Retype every line from the top of the entries down to the one with "سامانه آموزش مجازی (972, 104)", both included, and skip the pictures.

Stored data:
■ ■ ■ ■ ■

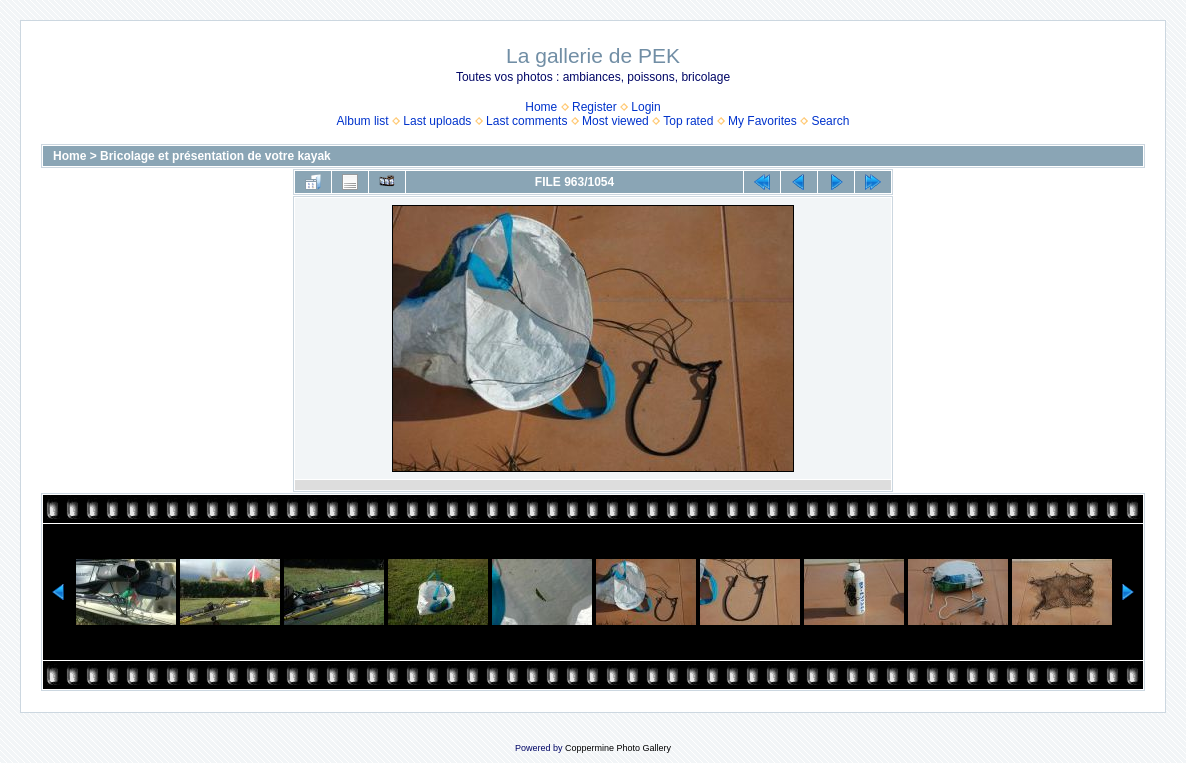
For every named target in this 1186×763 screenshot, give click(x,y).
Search (830, 121)
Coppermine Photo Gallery (618, 748)
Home (541, 107)
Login (645, 107)
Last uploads (437, 121)
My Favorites (762, 121)
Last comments (526, 121)
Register (594, 107)
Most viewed (615, 121)
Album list (363, 121)
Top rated (688, 121)
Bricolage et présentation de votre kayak (215, 156)
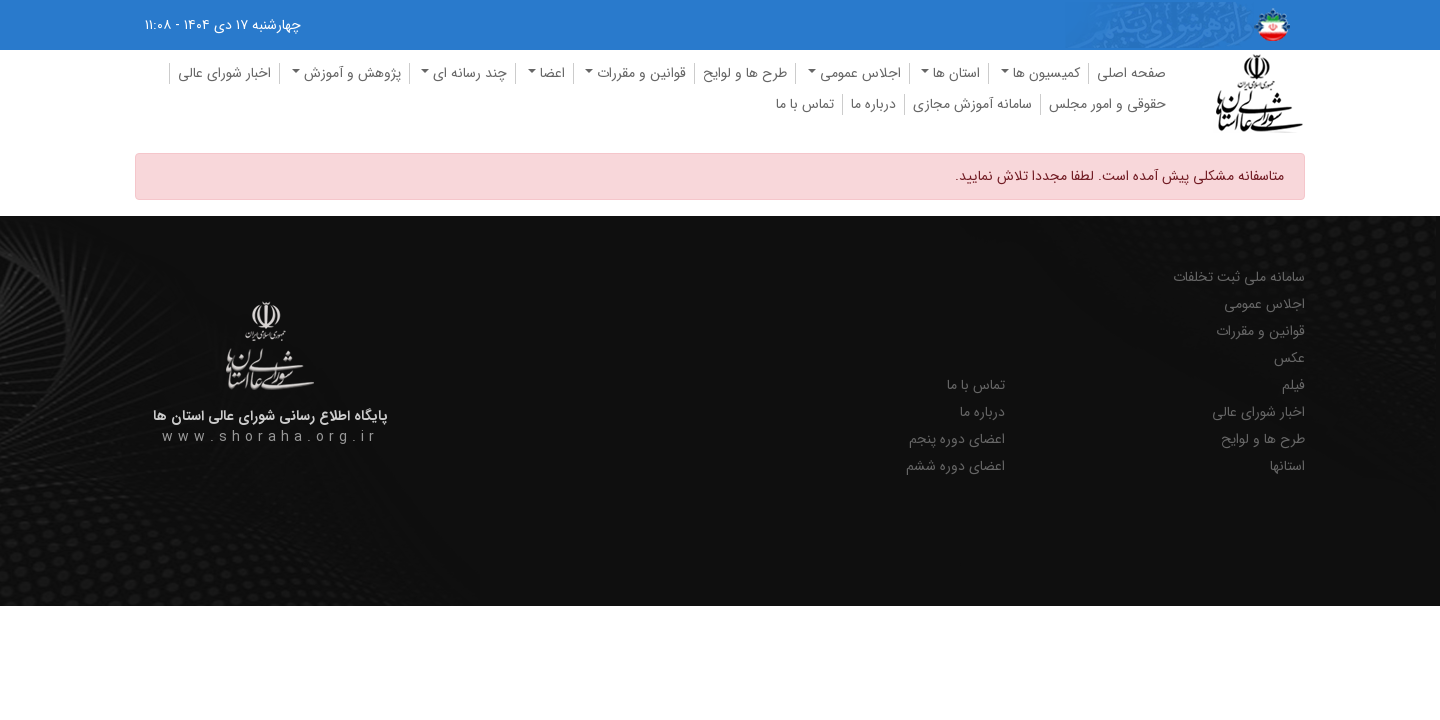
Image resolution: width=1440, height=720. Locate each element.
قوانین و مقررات (1260, 331)
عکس (1289, 358)
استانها (1287, 466)
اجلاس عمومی (1264, 304)
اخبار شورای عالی (224, 73)
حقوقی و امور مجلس (1107, 104)
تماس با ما (805, 104)
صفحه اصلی (1131, 73)
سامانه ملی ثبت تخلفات (1239, 277)
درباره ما (873, 104)
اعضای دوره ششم (955, 466)
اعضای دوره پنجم (957, 439)
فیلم (1293, 385)
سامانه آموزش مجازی (972, 104)
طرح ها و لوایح (745, 73)
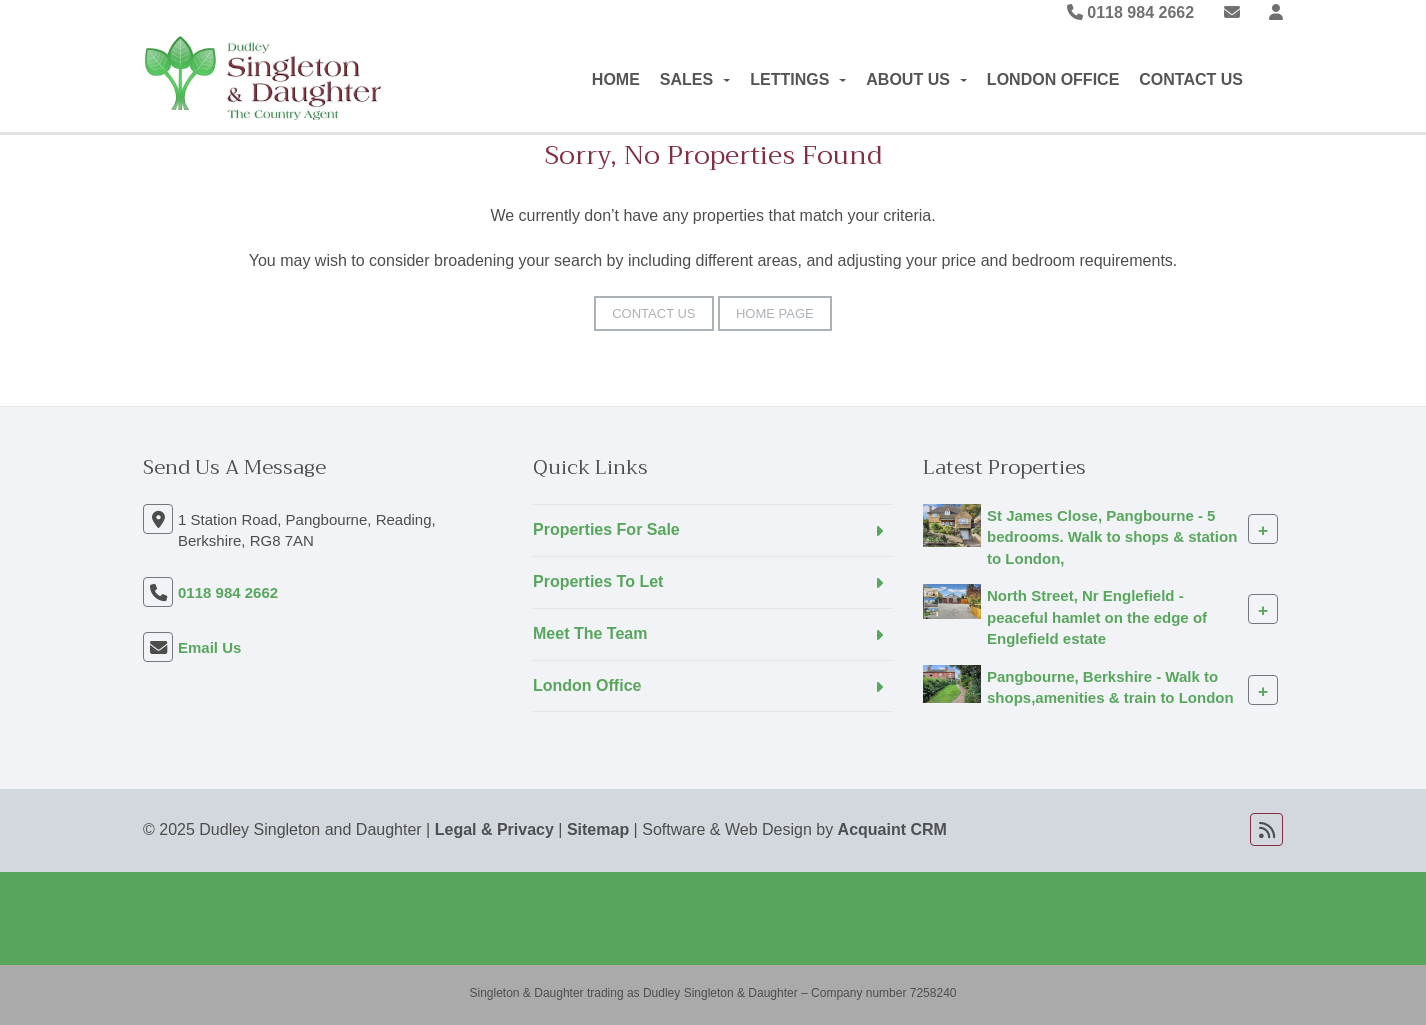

■ ■ ■ ■ ■

Problem solution:
For every named target in this 1186×763 screenshot, give click(x,y).
Search (830, 121)
Coppermine Photo Gallery (618, 748)
Home (541, 107)
Login (645, 107)
Last uploads (437, 121)
My Favorites (762, 121)
Last comments (526, 121)
Register (594, 107)
Most viewed (615, 121)
Album list (363, 121)
Top rated (688, 121)
Bricolage et présentation de votre kayak (215, 156)
Image resolution: width=1440, height=720. Locate each element.
قوانین و مقررات (1260, 331)
عکس (1289, 358)
استانها (1287, 466)
اجلاس عمومی (1264, 304)
اخبار شورای عالی (224, 73)
حقوقی و امور مجلس (1107, 104)
تماس با ما (805, 104)
صفحه اصلی (1131, 73)
سامانه ملی ثبت تخلفات (1239, 277)
درباره ما (873, 104)
اعضای دوره ششم (955, 466)
اعضای دوره پنجم (957, 439)
فیلم (1293, 385)
سامانه آموزش مجازی (972, 104)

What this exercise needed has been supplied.